Jay: Yes, absolutely. Last one; most of our listeners are business owners like yourself and they’re going through a similar journey. I’m sure you’ve had some good advice or quotes over the years or things that have resonated with you as you’ve built your business. So it doesn’t have to be related to eCommerce, but more business. Is there anything that has meant a lot to you or that you would share?
Chase: Something that always sticks out to me, a mentor told me this over coffee a few years ago is the money never comes as fast or as much as you think.
Jay: That’s true. So don’t get disappointed, right?
Chase: Yes, I think it resonates with like just level your expectations and be patient. Do you know what I mean? That those are probably the two takeaways from that.

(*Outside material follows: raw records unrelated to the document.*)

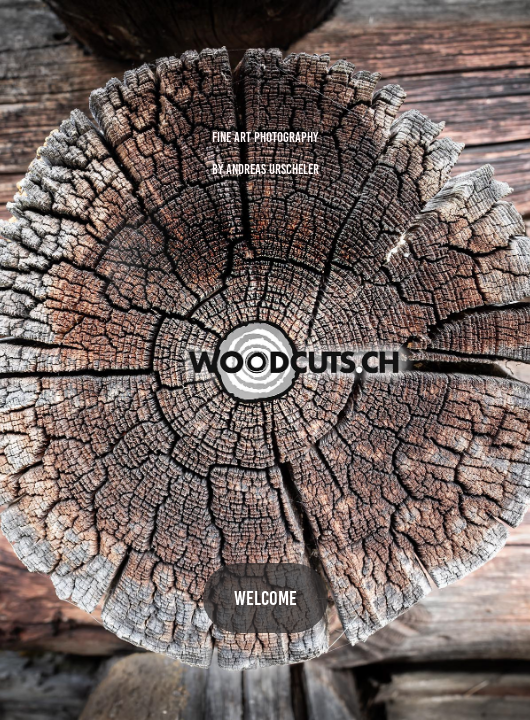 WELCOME (265, 598) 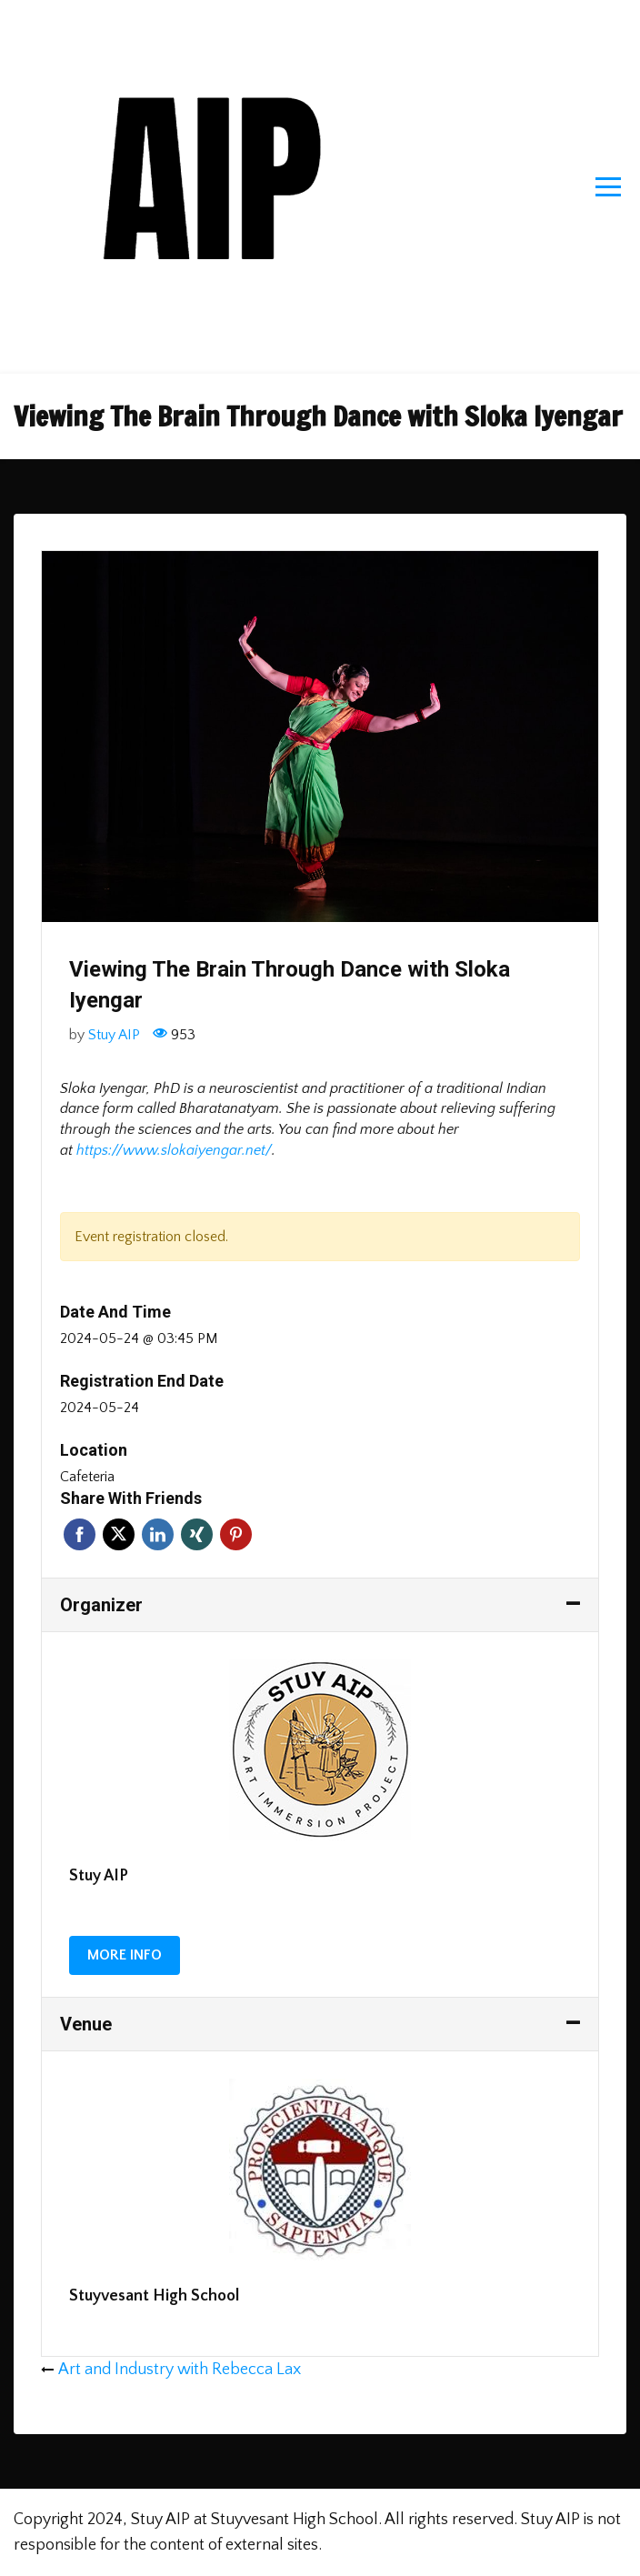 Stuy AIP (114, 1035)
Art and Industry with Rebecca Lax (179, 2369)
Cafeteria (87, 1476)
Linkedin (158, 1534)
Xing (197, 1534)
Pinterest (236, 1534)
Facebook (79, 1534)
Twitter (119, 1534)
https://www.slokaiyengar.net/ (174, 1150) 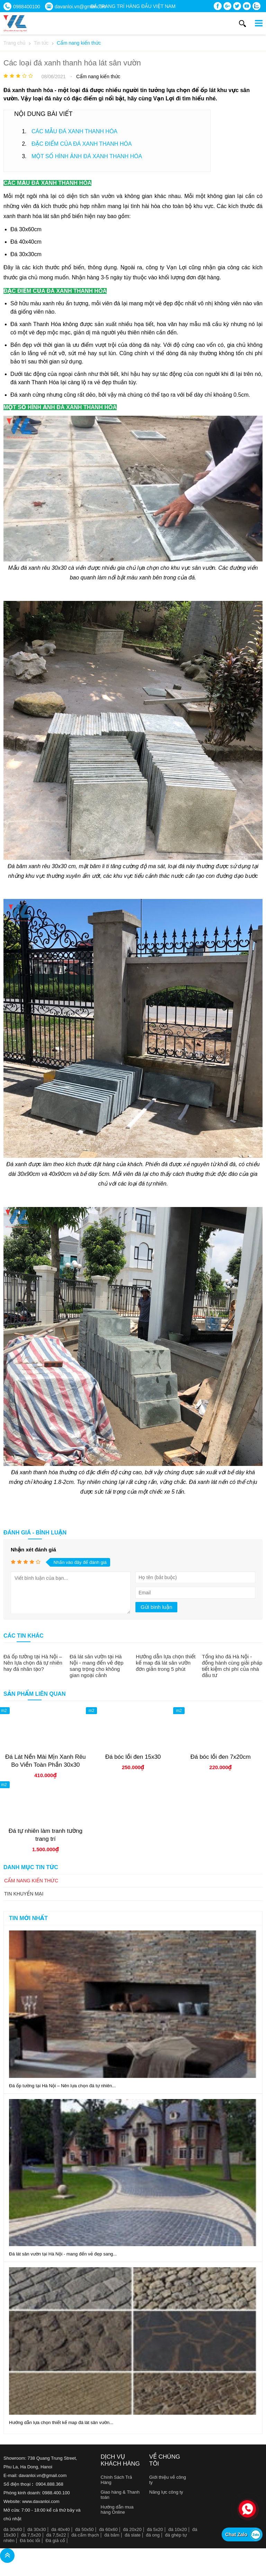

Jay: It’s a flywheel. It’s like the first sale is a grind and the second one and the third one and it’s not until you hit significant critical scale that like you get sales just coming and I think there’s that mindset that like, I think it’s actually become harder, like Shopify is fantastic, great tool, but I think in some ways it’s actually made it harder to be successful because it’s so easy to launch a store where 10 years ago, you just having a decent looking store with decent navigation that looked good, kind of set you apart. But now it’s so easy to have that with Shopify and that’s a great thing. That’s fantastic, don’t get me wrong but standing out is even harder.
Chase: Yes, I think it’s going full circle now to where it’s like, you have to be creative. You have to really have a great customer relationship, not just experience, but you need to interview your customers, know what they want, solve their problems, great content that they want. It always goes back to a more creative approach, which is where I kind of like just being a consultant and being an agency space, in general, is like the more creative side of things. Running your Facebook ads for you, we’ll do that, that’s fine. But the creativity that comes along with consulting is what makes us happy.
Jay: Well, Chase, where can people find you to all the thousands of clients you’re going to have knocking at your door right now?
Chase: So if you enjoy what I had to say here you can go over to electricguy.io, schedule an intro call with a strategist so we can chat through these numbers. See if we’re a good fit, see if we can’t help you out. Or if you just like my ramblings on e-commerce, you can check out the Honest e-Commerce podcast available where all the podcasts are, honestecommerce.co.
Jay: Awesome and I’ll put all those links in our show notes as well. Chase, thank you so much for coming on.
Chase: Absolutely. Thank you so much for having me.